Elephants are large land mammals in two extant genera of the family Elephantidae: Elephas and Loxodonta, with the third genus Mammuthus extinct. Three species of elephant are generally recognized today: the African bush elephant, the African forest elephant and the Asian elephant (also known as the Indian elephant).
However, some researchers postulate the existence of a fourth species of elephant in West Africa. All other species and genera of Elephantidae are extinct. Most have been extinct since the last ice age, although dwarf forms of mammoths might have survived as late as 2,000 BCE. Elephants and other Elephantidae were once classified with other thick-skinned animals in a now invalid order, Pachydermata.
Elephants are the largest living land animals on Earth today.

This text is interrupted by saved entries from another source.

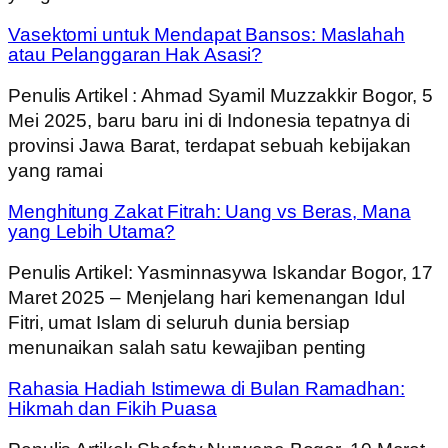
Vasektomi untuk Mendapat Bansos: Maslahah
atau Pelanggaran Hak Asasi?
Penulis Artikel : Ahmad Syamil Muzzakkir Bogor, 5
Mei 2025, baru baru ini di Indonesia tepatnya di
provinsi Jawa Barat, terdapat sebuah kebijakan
yang ramai
Menghitung Zakat Fitrah: Uang vs Beras, Mana
yang Lebih Utama?
Penulis Artikel: Yasminnasywa Iskandar Bogor, 17
Maret 2025 – Menjelang hari kemenangan Idul
Fitri, umat Islam di seluruh dunia bersiap
menunaikan salah satu kewajiban penting
Rahasia Hadiah Istimewa di Bulan Ramadhan:
Hikmah dan Fikih Puasa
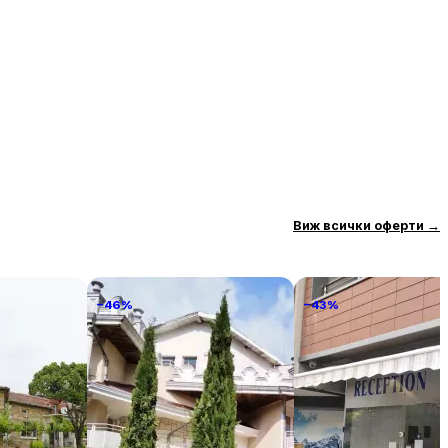
Виж всички оферти
→
−46%
−43%
Hotel Elit Palace and SPA
Apartments K&M
Sandanski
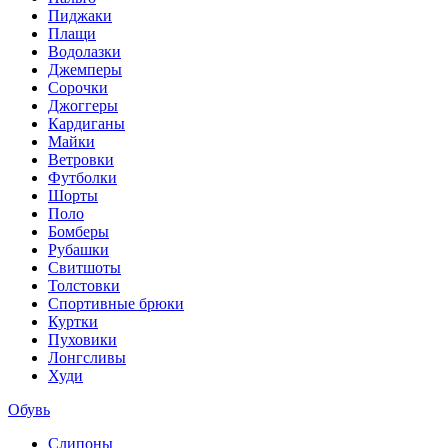
Пиджаки
Плащи
Водолазки
Джемперы
Сорочки
Джоггеры
Кардиганы
Майки
Ветровки
Футболки
Шорты
Поло
Бомберы
Рубашки
Свитшоты
Толстовки
Спортивные брюки
Куртки
Пуховики
Лонгсливы
Худи
Обувь
Слипоны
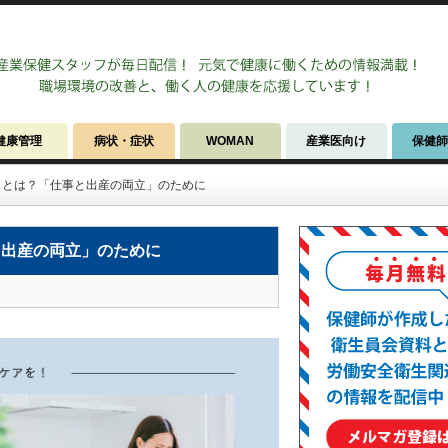
健康管理
病状・症状
WOMAN
産業医向け
保健
ことは？「仕事と出産の両立」のために
と出産の両立」のために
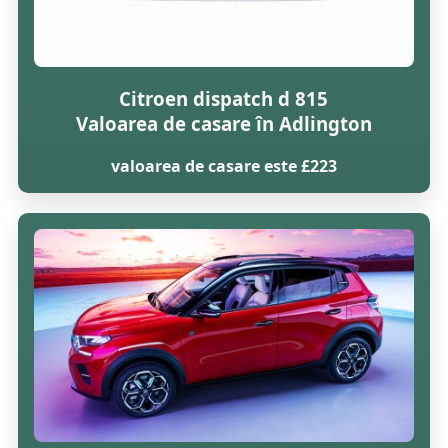
Citroen dispatch d 815
Valoarea de casare în Adlington
valoarea de casare este £223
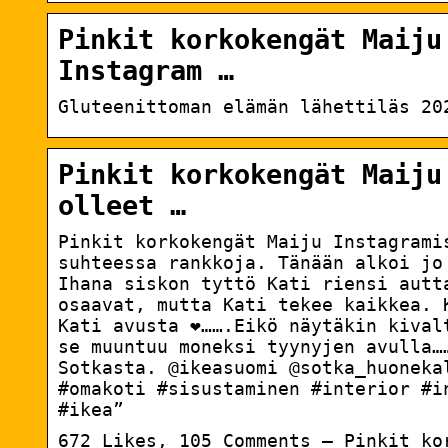
Pinkit korkokengät Maiju
Instagram …
Gluteenittoman elämän lähettiläs 20
Pinkit korkokengät Maiju
olleet …
Pinkit korkokengät Maiju Instagram
suhteessa rankkoja. Tänään alkoi jo 
Ihana siskon tyttö Kati riensi autta
osaavat, mutta Kati tekee kaikkea. 
Kati avusta ❤️…….Eikö näytäkin kiv
se muuntuu moneksi tyynyjen avulla…
Sotkasta. @ikeasuomi @sotka_huoneka
#omakoti #sisustaminen #interior #i
#ikea”
672 Likes, 105 Comments – Pinkit ko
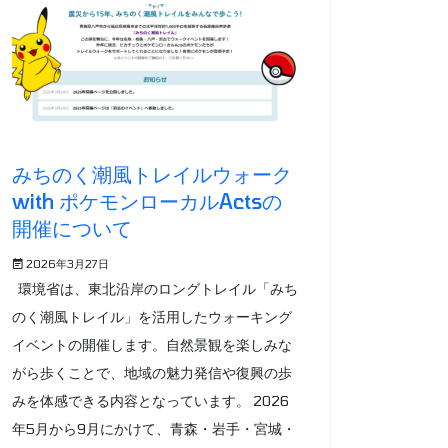
みちのく潮風トレイルウォーク
with ポケモンローカルActsの
開催について
2026年3月27日
環境省は、東北沿岸のロングトレイル「みち
のく潮風トレイル」を活用したウォーキング
イベントの開催します。自然景観を楽しみな
がら歩くことで、地域の魅力発信や復興の歩
みを体感できる内容となっています。 2026
年5月から9月にかけて、青森・岩手・宮城・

PHOTOGRAPHY: Wildlife in Africa
Photo: Pilanesberg, South Africa.
Pilanesberg is situated in the Bojanala Region of the North West Province, adjacent to Sun City – just 2 hours away from Johannesburg or Pretoria. An abundance of wild life proliferate in some 580km² of diverse and arresting bushveld terrain. Pilanesberg accommodates virtually every mammal of southern Africa and is also home to healthy populations of lion, leopard, black and white rhino, elephant and buffalo – Africa’s Big Five.